REQUIRED WORK
Set out exactly every line of the entries below, starting at the line that holds "aus allen wichtigen Regionen" and stopping after the line that holds "Italiens. Von frischen Weißweinen über".

──────── RECORD EXTRACTS ────────

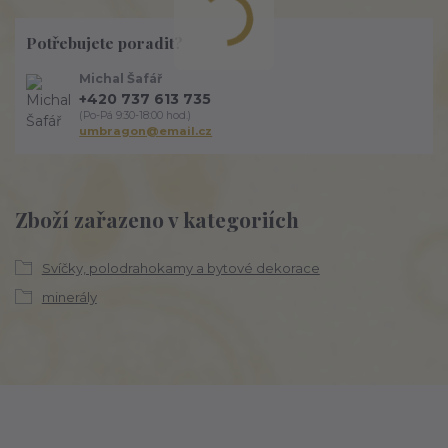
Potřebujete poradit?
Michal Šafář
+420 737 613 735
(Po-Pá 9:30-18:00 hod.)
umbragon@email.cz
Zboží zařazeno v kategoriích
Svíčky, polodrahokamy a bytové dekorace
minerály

────────
──────── RECORD EXTRACTS ────────

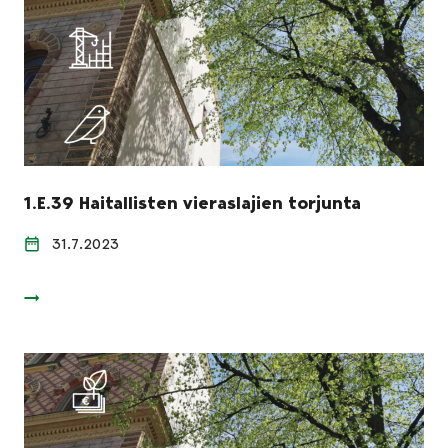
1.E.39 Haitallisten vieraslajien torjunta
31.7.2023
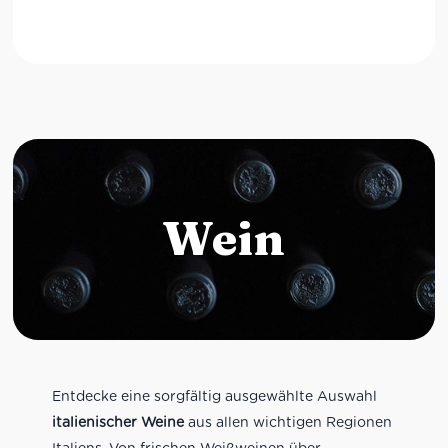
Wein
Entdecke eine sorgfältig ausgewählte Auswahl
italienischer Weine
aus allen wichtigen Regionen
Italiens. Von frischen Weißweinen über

────────

EXERCISE RESPONSE
aus allen wichtigen Regionen
Italiens. Von frischen Weißweinen über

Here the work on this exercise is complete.